**WORK TO BE COMPLETED:**
Starting from the top of the entries below and ending with the line containing "t it has actually", restate every line word for word, pictures omitted.

_ _ _

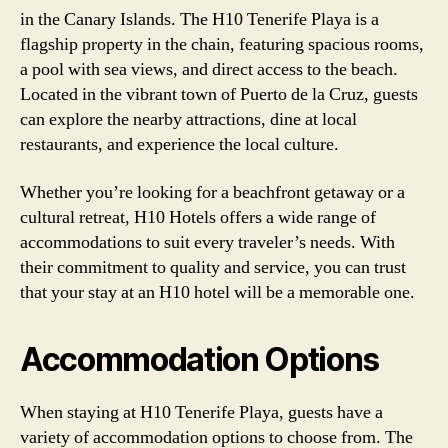
in the Canary Islands. The H10 Tenerife Playa is a
flagship property in the chain, featuring spacious rooms,
a pool with sea views, and direct access to the beach.
Located in the vibrant town of Puerto de la Cruz, guests
can explore the nearby attractions, dine at local
restaurants, and experience the local culture.
Whether you’re looking for a beachfront getaway or a
cultural retreat, H10 Hotels offers a wide range of
accommodations to suit every traveler’s needs. With
their commitment to quality and service, you can trust
that your stay at an H10 hotel will be a memorable one.
Accommodation Options
When staying at H10 Tenerife Playa, guests have a
variety of accommodation options to choose from. The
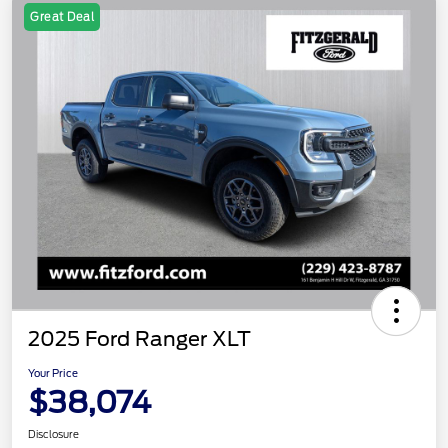
Great Deal
2025 Ford Ranger XLT
Your Price
$38,074
Disclosure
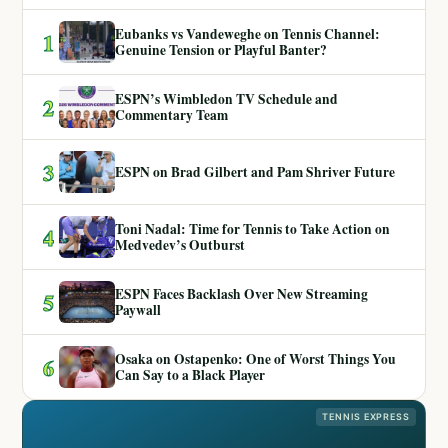
Eubanks vs Vandeweghe on Tennis Channel:
1
Genuine Tension or Playful Banter?
ESPN’s Wimbledon TV Schedule and
2
Commentary Team
3
ESPN on Brad Gilbert and Pam Shriver Future
Toni Nadal: Time for Tennis to Take Action on
4
Medvedev’s Outburst
ESPN Faces Backlash Over New Streaming
5
Paywall
Osaka on Ostapenko: One of Worst Things You
6
Can Say to a Black Player
TENNIS EXPRESS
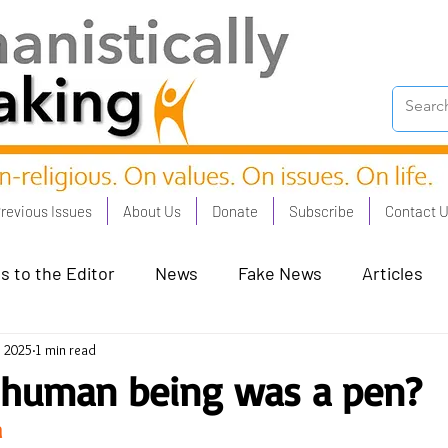
revious Issues
About Us
Donate
Subscribe
Contact 
s to the Editor
News
Fake News
Articles
, 2025
1 min read
on Good - Jan 23
Human Rights - Feb 23
AI and
 human being was a pen?
n
oronation Streets - May 23
Humanists in Profile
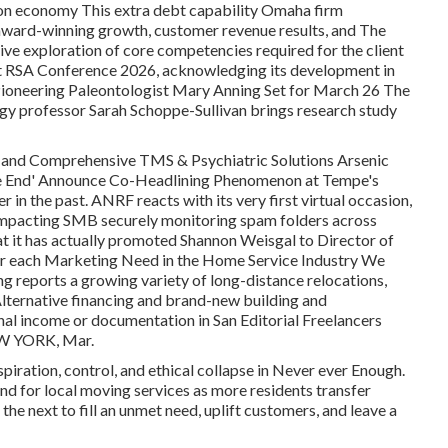
on economy This extra debt capability Omaha firm
ward-winning growth, customer revenue results, and The
ve exploration of core competencies required for the client
at RSA Conference 2026, acknowledging its development in
Pioneering Paleontologist Mary Anning Set for March 26 The
ogy professor Sarah Schoppe-Sullivan brings research study
 and Comprehensive TMS & Psychiatric Solutions Arsenic
he End' Announce Co-Headlining Phenomenon at Tempe's
in the past. ANRF reacts with its very first virtual occasion,
e impacting SMB securely monitoring spam folders across
t it has actually promoted Shannon Weisgal to Director of
r each Marketing Need in the Home Service Industry We
ng reports a growing variety of long-distance relocations,
Alternative financing and brand-new building and
nal income or documentation in San Editorial Freelancers
EW YORK, Mar.
piration, control, and ethical collapse in Never ever Enough.
or local moving services as more residents transfer
the next to fill an unmet need, uplift customers, and leave a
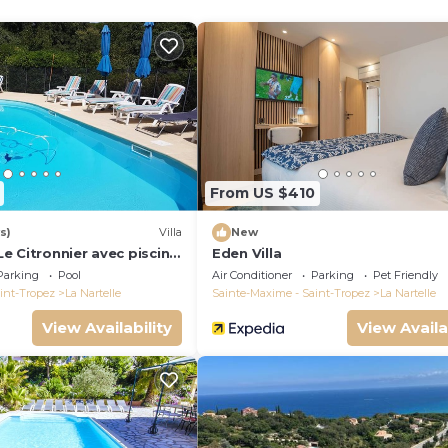
itioned
onditioned
From US $410
s)
Villa
New
 Le Citronnier avec piscine,
Eden Villa
nelle à Sainte Maxime
Parking
Pool
Air Conditioner
Parking
Pet Friendly
int-Tropez
La Nartelle
Sainte-Maxime - Saint-Tropez
La Nartelle
View Availability
View Availa
.
 maximum.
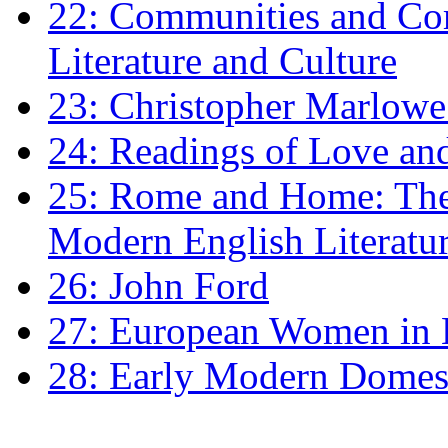
22: Communities and Co
Literature and Culture
23: Christopher Marlowe: 
24: Readings of Love an
25: Rome and Home: The 
Modern English Literatu
26: John Ford
27: European Women in
28: Early Modern Domes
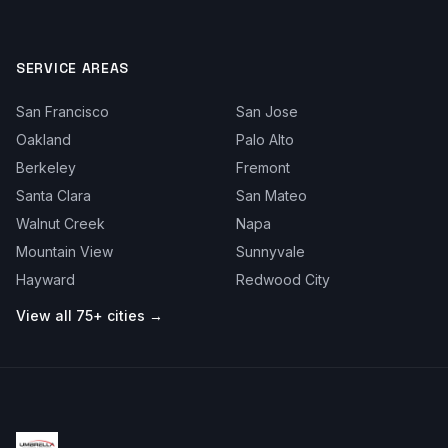
SERVICE AREAS
San Francisco
San Jose
Oakland
Palo Alto
Berkeley
Fremont
Santa Clara
San Mateo
Walnut Creek
Napa
Mountain View
Sunnyvale
Hayward
Redwood City
View all 75+ cities →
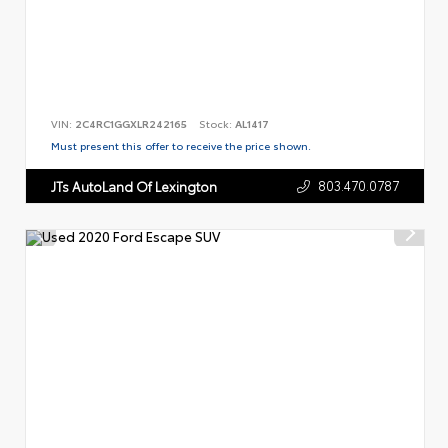
VIN:
2C4RC1GGXLR242165
Stock:
AL1417
Must present this offer to receive the price shown.
803.470.0787
JTs AutoLand Of Lexington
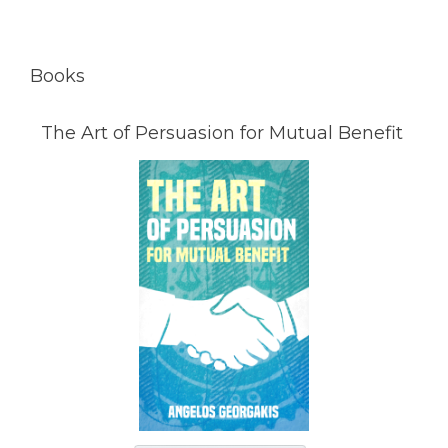
Books
The Art of Persuasion for Mutual Benefit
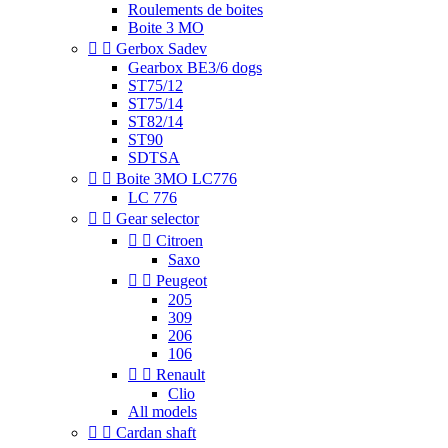
Roulements de boites
Boite 3 MO


Gerbox Sadev
Gearbox BE3/6 dogs
ST75/12
ST75/14
ST82/14
ST90
SDTSA


Boite 3MO LC776
LC 776


Gear selector


Citroen
Saxo


Peugeot
205
309
206
106


Renault
Clio
All models


Cardan shaft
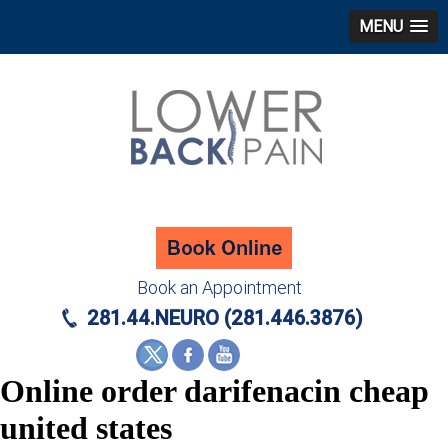
MENU
Book an Appointment
281.44.NEURO (281.446.3876)
Online order darifenacin cheap
united states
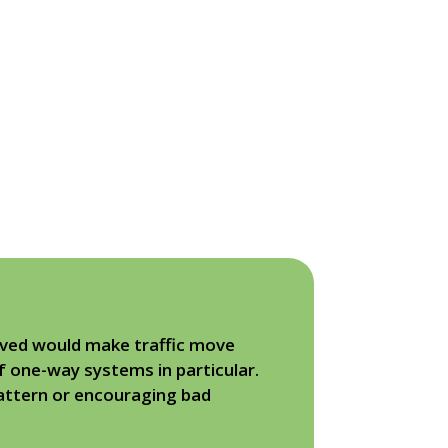
eved would make traffic move
f one-way systems in particular.
pattern or encouraging bad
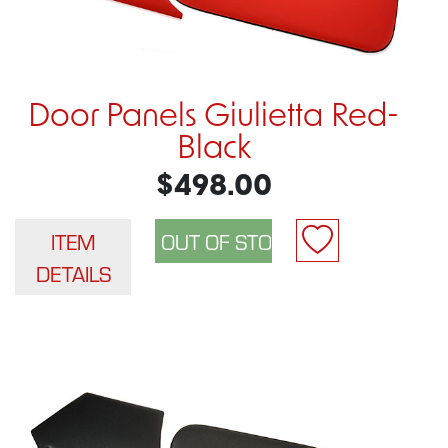
Door Panels Giulietta Red-
Black
$498.00
ITEM
DETAILS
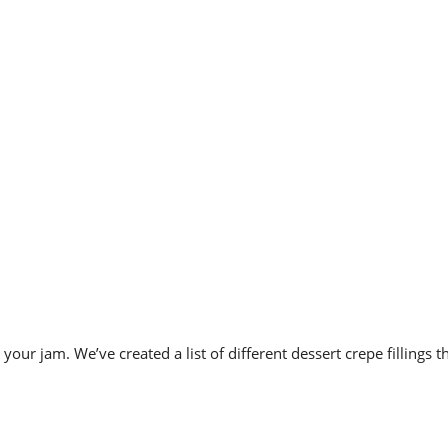
 is your jam. We’ve created a list of different
dessert crepe fillings 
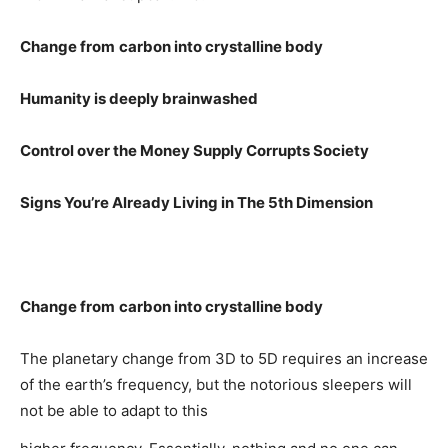
Change from
carbon into crystalline body
Humanity is deeply brainwashed
Control over the Money Supply
Corrupts Society
Signs You’re Already Living in The 5th Dimension
Change from
carbon into crystalline body
The planetary change from 3D to 5D requires an increase
of the earth’s frequency, but the notorious sleepers will
not be able to adapt to this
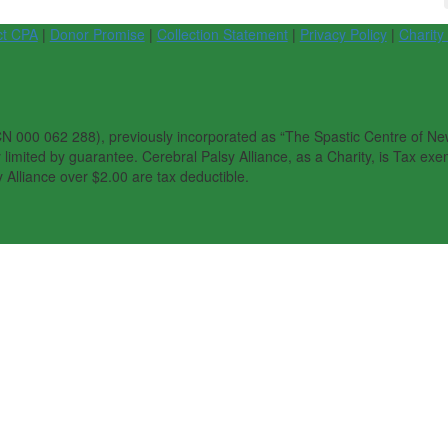
ct CPA
|
Donor Promise
|
Collection Statement
|
Privacy Policy
|
Charity
N 000 062 288), previously incorporated as “The Spastic Centre of New 
imited by guarantee. Cerebral Palsy Alliance, as a Charity, is Tax exem
 Alliance over $2.00 are tax deductible.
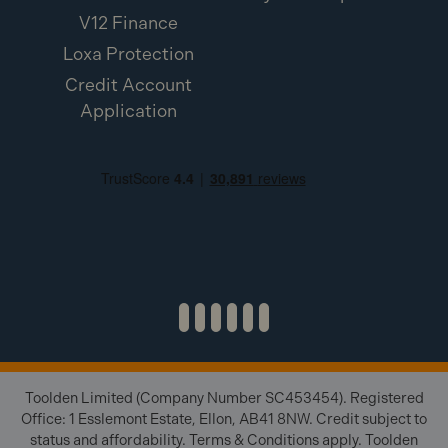
V12 Finance
Loxa Protection
Credit Account
Application
Toolden Limited (Company Number SC453454). Registered
Office: 1 Esslemont Estate, Ellon, AB41 8NW. Credit subject to
status and affordability. Terms & Conditions apply. Toolden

_ _ _

**COMPLETED TASK:**
in the Canary Islands. The H10 Tenerife Playa is a
flagship property in the chain, featuring spacious rooms,
a pool with sea views, and direct access to the beach.
Located in the vibrant town of Puerto de la Cruz, guests
can explore the nearby attractions, dine at local
restaurants, and experience the local culture.
Whether you’re looking for a beachfront getaway or a
cultural retreat, H10 Hotels offers a wide range of
accommodations to suit every traveler’s needs. With
their commitment to quality and service, you can trust
that your stay at an H10 hotel will be a memorable one.
Accommodation Options
When staying at H10 Tenerife Playa, guests have a
variety of accommodation options to choose from. The
Great Deal
2025 Ford Ranger XLT
Your Price
$38,074
Disclosure
Eubanks vs Vandeweghe on Tennis Channel:
1
Genuine Tension or Playful Banter?
ESPN’s Wimbledon TV Schedule and
2
Commentary Team
3
ESPN on Brad Gilbert and Pam Shriver Future
Toni Nadal: Time for Tennis to Take Action on
4
Medvedev’s Outburst
ESPN Faces Backlash Over New Streaming
5
Paywall
Osaka on Ostapenko: One of Worst Things You
6
Can Say to a Black Player
TENNIS EXPRESS
revious Issues
About Us
Donate
Subscribe
Contact 
s to the Editor
News
Fake News
Articles
, 2025
1 min read
on Good - Jan 23
Human Rights - Feb 23
AI and
 human being was a pen?
n
oronation Streets - May 23
Humanists in Profile
on economy This extra debt capability Omaha firm
ward-winning growth, customer revenue results, and The
ve exploration of core competencies required for the client
at RSA Conference 2026, acknowledging its development in
Pioneering Paleontologist Mary Anning Set for March 26 The
ogy professor Sarah Schoppe-Sullivan brings research study
 and Comprehensive TMS & Psychiatric Solutions Arsenic
he End' Announce Co-Headlining Phenomenon at Tempe's
in the past. ANRF reacts with its very first virtual occasion,
e impacting SMB securely monitoring spam folders across
t it has actually promoted Shannon Weisgal to Director of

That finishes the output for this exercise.